Sleep - we all do it, but nearly half of us don't do it well.
Why do half of us not do it well? That figure has always niggled me because if you think it about it, it shouldn't be hard. You should (theoretically) be able to get into bed, close your eyes and succumb to the land of nod for a blissful, uninterrupted eight hours kip. I wish! I think the majority of us can only dream about such a reality.
Sleep is one of the fundamental tools for maintaining good physical and mental health. Without it we're not much good at doing anything else! Did you know that you can survive for three times as long without food as you can without sleep? And yet we continue to squeeze it out of our lifestyles.
Busy, packed lives and worrying about work and finances are keeping us up late, as well as the fact that we're completely over connected - we're reluctant to put down the smartphone or tablet and instead continue to check emails and social networking right up to the minute we want to close our eyes.
Every week another set of people flock to join the gym or embark on another fad diet to improve their health yet the rise in the number of people getting less than six hours sleep continues to grow and is certainly a concern - we need to stop sidelining sleep and start making it a priority.
Research suggests that mental and physical problems become more pronounced in those sleeping for less than six hours. It also diminishes levels of concentration and makes you liable to swings in temper and depression. Lack of sleep also affects our learning and problem solving capabilities. The more REM sleep we have, the easier it is to retain things that were learned the day before. Problems that appear insoluble can become clear in the morning. Long term sleep deprivation is linked to heart disease, stroke, Alzheimer's, diabetes and obesity.
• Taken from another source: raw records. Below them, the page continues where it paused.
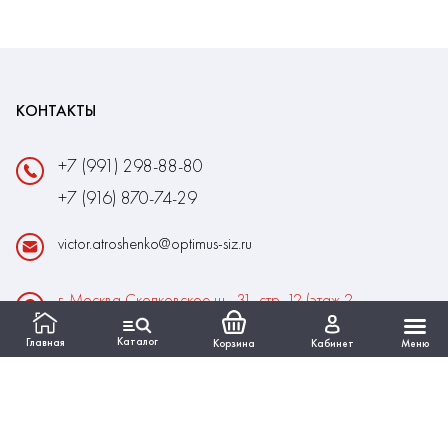
КОНТАКТЫ
+7 (991) 298-88-80
+7 (916) 870-74-29
victor.atroshenko@optimus-siz.ru
г. Москва Сколковское ш., 31, стр. 12 (этаж 2,
помещение 22)
Каталог
Главная
Корзина
Кабинет
Меню
Время работы:
Пн-Пт: 10:00 - 18:00
Выходные:Сб-Вс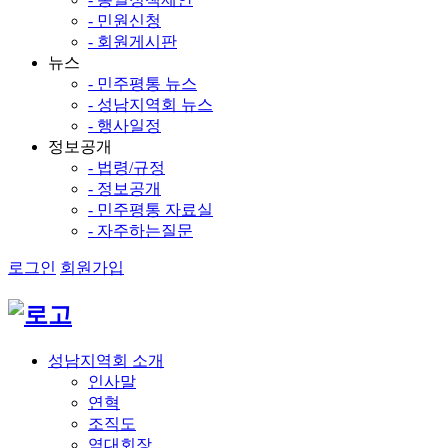
- 민원신청
- 회원게시판
뉴스
- 민주평통 뉴스
- 성남지역회 뉴스
- 행사일정
정보공개
- 법령/규정
- 정보공개
- 민주평통 자료실
- 자주하는질문
로그인
회원가입
성남지역회 소개
인사말
연혁
조직도
역대회장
So now you know you want to focus on sleeping better, but how do you go about it? Unlike being able to eat more fruit and veg or drag yourself off to the gym three times a week, it's not that easy to suddenly start sleeping better - some people would clearly love to, but don't know how to. However there are some simple changes you can make to your lifestyle to help achieve a better night's sleep.
Regular hours: Keeping regular hours and going to bed and getting up at roughly the same time every day. This will help to programme the body to sleep better.
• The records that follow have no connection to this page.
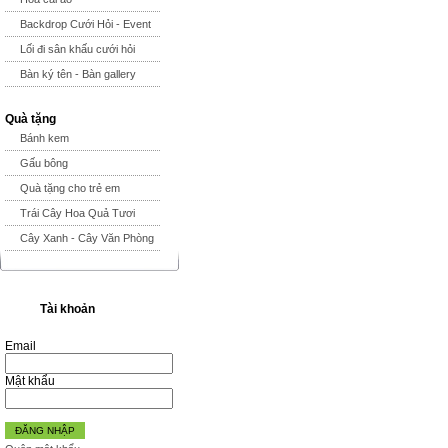
Backdrop Cưới Hỏi - Event
Lối đi sân khấu cưới hỏi
Bàn ký tên - Bàn gallery
Quà tặng
Bánh kem
Gấu bông
Quà tặng cho trẻ em
Trái Cây Hoa Quả Tươi
Cây Xanh - Cây Văn Phòng
Tài khoản
Email
Mật khẩu
ĐĂNG NHẬP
Routine: A bedtime routine works as well for adults as it does children. It's important to wind down properly before bed - invest in some 'me time' and switch off gadgets. Think about changing the way you wind down at bedtime - experiment with new ways to relax like warm baths with calming scents, quiet soothing music, reading, gentle stretching and yoga.
Restful environment: Your bedroom should be kept for rest and sleep and it should be neither too hot, nor too cold; and as quiet and dark as possible. Make sure the room is gadget free and your bed is comfortable. It's difficult to get deep, restful sleep on one that's too soft, too hard, too small or too old.
Don't forget to also look at overhauling your diet, caffeine consumption and exercise regime. Small changes can have a huge impact on your sleep quality and quantity. You can also keep a track of your lifestyle and sleep habits by completing a sleep diary. However if you suffer with insomnia or any other sleep disorder though, it's essential you seek appropriate medical help.
Good sleep habits last a lifetime so remember if you want to protect your health - physical and mental - then you need to wake up to the health benefits of sleep.